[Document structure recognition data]
——
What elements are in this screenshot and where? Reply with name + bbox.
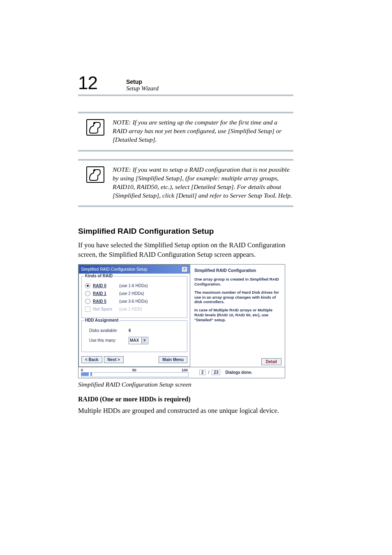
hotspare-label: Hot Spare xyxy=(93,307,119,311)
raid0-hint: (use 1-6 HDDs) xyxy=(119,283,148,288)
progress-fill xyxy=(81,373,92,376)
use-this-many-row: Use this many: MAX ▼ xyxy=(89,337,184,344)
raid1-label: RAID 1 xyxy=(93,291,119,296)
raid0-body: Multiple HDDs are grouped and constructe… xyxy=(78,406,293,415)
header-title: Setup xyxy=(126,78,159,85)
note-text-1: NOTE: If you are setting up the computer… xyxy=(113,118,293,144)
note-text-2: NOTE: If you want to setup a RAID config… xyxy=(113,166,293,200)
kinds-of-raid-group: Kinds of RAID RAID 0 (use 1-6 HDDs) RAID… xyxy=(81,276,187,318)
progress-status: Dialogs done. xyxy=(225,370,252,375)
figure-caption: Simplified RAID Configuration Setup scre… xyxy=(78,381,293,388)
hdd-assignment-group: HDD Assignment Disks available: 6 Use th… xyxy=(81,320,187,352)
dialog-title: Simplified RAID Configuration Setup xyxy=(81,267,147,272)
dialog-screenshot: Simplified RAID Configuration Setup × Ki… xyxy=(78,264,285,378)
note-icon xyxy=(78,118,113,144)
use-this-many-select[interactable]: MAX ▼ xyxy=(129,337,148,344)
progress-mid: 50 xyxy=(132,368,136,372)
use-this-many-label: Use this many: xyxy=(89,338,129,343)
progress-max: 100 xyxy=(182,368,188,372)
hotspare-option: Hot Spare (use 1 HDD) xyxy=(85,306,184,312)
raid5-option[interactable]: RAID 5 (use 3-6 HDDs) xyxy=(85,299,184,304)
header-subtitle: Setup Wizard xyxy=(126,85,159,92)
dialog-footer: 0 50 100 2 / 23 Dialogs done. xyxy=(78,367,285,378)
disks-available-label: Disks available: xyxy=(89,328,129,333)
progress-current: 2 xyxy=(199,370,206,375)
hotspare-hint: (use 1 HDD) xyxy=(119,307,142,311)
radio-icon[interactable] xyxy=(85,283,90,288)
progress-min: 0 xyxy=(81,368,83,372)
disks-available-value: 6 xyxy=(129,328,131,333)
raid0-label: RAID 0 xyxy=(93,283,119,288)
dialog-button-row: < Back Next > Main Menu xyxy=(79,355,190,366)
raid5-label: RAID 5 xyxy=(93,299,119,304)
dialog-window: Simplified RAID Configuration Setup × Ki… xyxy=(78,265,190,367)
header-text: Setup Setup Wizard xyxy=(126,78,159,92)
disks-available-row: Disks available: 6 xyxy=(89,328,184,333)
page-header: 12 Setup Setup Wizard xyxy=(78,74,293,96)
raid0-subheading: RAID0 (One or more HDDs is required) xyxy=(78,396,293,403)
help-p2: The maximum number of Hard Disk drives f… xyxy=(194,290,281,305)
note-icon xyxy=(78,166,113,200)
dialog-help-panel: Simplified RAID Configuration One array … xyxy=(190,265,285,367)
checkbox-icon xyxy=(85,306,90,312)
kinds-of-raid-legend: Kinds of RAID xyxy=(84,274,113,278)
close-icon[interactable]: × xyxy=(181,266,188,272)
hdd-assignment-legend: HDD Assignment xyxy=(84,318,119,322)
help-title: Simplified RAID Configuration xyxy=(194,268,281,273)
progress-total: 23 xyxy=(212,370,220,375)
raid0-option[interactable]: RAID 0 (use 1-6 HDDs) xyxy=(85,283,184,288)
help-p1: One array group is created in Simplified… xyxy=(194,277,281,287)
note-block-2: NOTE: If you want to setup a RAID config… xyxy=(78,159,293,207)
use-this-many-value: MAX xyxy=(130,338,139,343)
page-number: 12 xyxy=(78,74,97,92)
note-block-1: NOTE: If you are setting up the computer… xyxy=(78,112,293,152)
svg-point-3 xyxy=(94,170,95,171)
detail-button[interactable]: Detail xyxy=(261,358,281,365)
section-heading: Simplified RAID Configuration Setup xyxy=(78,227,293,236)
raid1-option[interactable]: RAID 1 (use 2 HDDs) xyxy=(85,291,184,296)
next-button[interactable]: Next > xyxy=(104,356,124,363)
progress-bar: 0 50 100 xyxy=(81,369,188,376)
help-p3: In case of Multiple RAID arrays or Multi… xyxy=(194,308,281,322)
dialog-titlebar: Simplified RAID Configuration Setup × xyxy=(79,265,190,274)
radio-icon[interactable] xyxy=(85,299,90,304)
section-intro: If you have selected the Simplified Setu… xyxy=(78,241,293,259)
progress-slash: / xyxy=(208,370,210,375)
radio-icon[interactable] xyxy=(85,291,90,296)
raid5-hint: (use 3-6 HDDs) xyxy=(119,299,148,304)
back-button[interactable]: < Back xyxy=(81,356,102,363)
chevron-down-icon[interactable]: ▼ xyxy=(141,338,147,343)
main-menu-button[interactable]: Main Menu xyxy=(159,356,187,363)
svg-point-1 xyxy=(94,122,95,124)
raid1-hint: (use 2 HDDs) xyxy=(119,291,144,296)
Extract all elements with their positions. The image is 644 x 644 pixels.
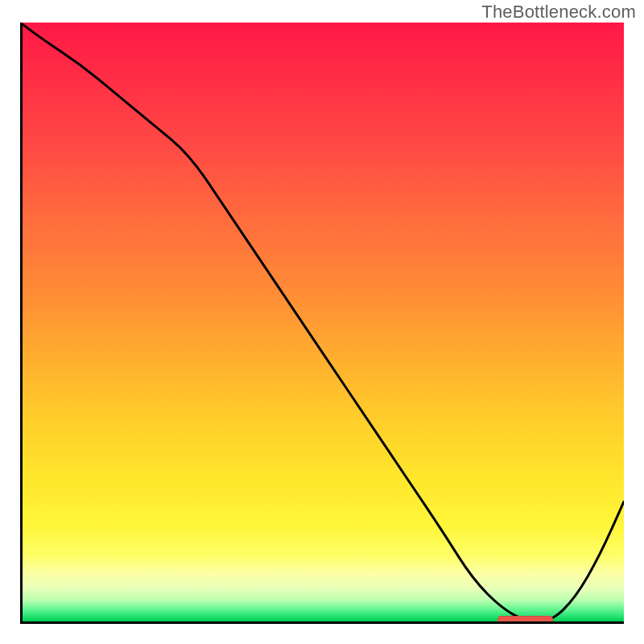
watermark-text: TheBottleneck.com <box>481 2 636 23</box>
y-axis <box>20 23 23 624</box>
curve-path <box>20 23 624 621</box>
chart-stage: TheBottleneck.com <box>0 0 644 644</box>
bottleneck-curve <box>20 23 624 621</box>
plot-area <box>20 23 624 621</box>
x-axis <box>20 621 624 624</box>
——
Work required> Gather each line in these records that contains the string "radio".

Output of the exercise>
radio-icon[interactable] xyxy=(85,283,90,288)
radio-icon[interactable] xyxy=(85,299,90,304)
radio-icon[interactable] xyxy=(85,291,90,296)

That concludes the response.